Protest

2009

Protest

Nach der deutschen Sprache sieht Heinz Rudolf Kunze nun den antiquierten Begriff "Protest" auf der Liste der gefährdeten Arten. "Viele Menschen sind enttäuscht, dass die Generation der Protestliedersänger die Welt nicht retten konnte. Es gibt aber so viele gute Gründe sich zu empören, dass man diesen Begriff wieder entstauben sollte", schreibt der Liedermacher auf seiner Website.

Wer nun aber aggressiv revolutionäres Liedgut erwartet, liegt völlig falsch. "Auch mit Liebesliedern kann man protestieren gegen das Ausmaß von Lieblosigkeit um uns herum", meint Kunze. In eben diese Richtung zielt das aktuelle Werk des Niedersachsen.

Schon der Opener wünscht sich harmoniebewusst längere Tage mit mehr Licht. Verpackt ist dieses Gesuch in einen durchschnittlichen Popschlager mit Synthie-Streichern, akustischen Gitarren, Klavier und warmen Background-Gesängen – auf jeden Fall Supermarkt- und Tankstellen-kompatibel. Gleich darauf schlägt Einmal noch und immer wieder in dieselbe Kerbe.
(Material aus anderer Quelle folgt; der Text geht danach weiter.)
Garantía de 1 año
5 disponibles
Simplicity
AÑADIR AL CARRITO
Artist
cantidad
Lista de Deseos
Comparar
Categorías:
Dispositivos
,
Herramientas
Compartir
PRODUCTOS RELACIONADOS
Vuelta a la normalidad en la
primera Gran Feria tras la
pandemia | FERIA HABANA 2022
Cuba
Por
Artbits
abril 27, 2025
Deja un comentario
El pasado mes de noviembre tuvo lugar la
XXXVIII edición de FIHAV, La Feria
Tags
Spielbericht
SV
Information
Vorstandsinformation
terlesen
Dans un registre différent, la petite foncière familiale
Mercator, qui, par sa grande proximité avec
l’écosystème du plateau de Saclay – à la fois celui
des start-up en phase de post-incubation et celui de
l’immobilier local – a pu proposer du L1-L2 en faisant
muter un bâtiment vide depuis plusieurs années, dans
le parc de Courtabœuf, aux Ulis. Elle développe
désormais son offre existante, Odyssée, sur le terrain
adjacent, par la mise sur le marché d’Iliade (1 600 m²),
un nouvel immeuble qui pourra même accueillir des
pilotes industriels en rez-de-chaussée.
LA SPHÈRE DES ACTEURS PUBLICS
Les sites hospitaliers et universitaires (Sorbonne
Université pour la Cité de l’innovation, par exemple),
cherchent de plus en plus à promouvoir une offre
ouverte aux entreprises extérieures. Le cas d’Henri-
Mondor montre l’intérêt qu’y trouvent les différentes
Schon wünscht man sich Kunzes Protest in die Mottenkiste zurück.

Das angerockte Astronaut in Bagdad stimmt anschließend etwas versöhnlicher. Der Song beschreibt die Erfahrungen eines amerikanischen Soldaten während des Irakkrieges und zeigt, dass Kunze durchaus kein schlechter Texter ist. Leider raubt die glatte Produktion gepaart mit überstrapaziertem Refrain-Gebrauch dem Werk sämtliche Eindrücklichkeit. Die Nummer fliegt einfach am Hörer vorbei und ist bald wieder vergessen.

Mit "Sha La La"-Gesängen und Herzschmerz-Lyrik plätschert das Popliedchen Sie geht vorbei aus den Boxen. In der Ballade Auf einem andern Stern protestiert Kunze leise weiter und philosophiert über den Soll- und Ist-Zustand der Welt.
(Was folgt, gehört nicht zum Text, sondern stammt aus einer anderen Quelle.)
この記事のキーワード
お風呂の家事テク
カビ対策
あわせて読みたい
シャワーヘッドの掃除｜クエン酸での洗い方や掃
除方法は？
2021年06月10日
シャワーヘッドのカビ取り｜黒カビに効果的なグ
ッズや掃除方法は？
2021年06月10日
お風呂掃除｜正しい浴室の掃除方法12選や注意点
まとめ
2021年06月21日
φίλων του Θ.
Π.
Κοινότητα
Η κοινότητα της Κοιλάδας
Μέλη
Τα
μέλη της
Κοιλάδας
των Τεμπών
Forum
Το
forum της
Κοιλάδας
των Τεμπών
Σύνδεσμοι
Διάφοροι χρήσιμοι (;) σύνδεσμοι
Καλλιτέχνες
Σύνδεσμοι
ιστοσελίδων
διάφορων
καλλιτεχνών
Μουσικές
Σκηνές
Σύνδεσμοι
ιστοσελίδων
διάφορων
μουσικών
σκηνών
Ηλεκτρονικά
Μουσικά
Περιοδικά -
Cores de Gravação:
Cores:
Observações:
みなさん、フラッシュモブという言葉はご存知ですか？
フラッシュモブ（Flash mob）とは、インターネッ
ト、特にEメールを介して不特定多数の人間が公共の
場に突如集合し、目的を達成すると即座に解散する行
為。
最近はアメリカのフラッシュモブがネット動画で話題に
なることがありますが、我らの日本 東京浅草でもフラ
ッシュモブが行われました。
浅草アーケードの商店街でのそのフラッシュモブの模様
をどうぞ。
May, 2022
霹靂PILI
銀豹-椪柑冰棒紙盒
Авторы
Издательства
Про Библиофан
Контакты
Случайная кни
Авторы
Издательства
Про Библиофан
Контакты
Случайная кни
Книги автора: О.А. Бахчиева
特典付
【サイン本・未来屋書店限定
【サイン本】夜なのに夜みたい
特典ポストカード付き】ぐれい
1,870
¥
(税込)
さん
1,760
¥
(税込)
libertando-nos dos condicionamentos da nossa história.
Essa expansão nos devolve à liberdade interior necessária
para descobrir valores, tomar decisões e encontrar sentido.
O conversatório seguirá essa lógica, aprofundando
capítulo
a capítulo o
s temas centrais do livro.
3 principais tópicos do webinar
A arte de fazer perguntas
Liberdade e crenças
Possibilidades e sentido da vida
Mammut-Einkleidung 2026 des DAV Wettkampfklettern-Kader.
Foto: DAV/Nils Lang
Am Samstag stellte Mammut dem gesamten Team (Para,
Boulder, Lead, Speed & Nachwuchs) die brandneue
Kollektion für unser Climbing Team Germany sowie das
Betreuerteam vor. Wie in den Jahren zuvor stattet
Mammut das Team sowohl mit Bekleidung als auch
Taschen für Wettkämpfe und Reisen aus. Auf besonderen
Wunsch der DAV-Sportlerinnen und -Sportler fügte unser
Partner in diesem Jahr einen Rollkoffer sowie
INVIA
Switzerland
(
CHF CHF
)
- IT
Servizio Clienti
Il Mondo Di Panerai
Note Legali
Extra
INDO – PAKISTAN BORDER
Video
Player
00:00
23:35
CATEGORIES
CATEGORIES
Der abschließende Lovesong Elixier überrascht dann doch noch: erfreulicherweise sehr spartanisch gehalten und kommt ganz nach alter Liedermacher-Tradition ohne Chorus. Stattdessen zieht sich eine schöne Melodie durch das Stück – solcherlei Dinge hätte es gerne mehr geben dürfen. Insgesamt ist Kunzes Protest einfach zu zahm geraten. Außer ein paar schnell vergessenen Radio-Ohrwürmern bleibt nichts davon übrig. Und die zumindest teilgelungenen Texte gehen darin völlig verloren.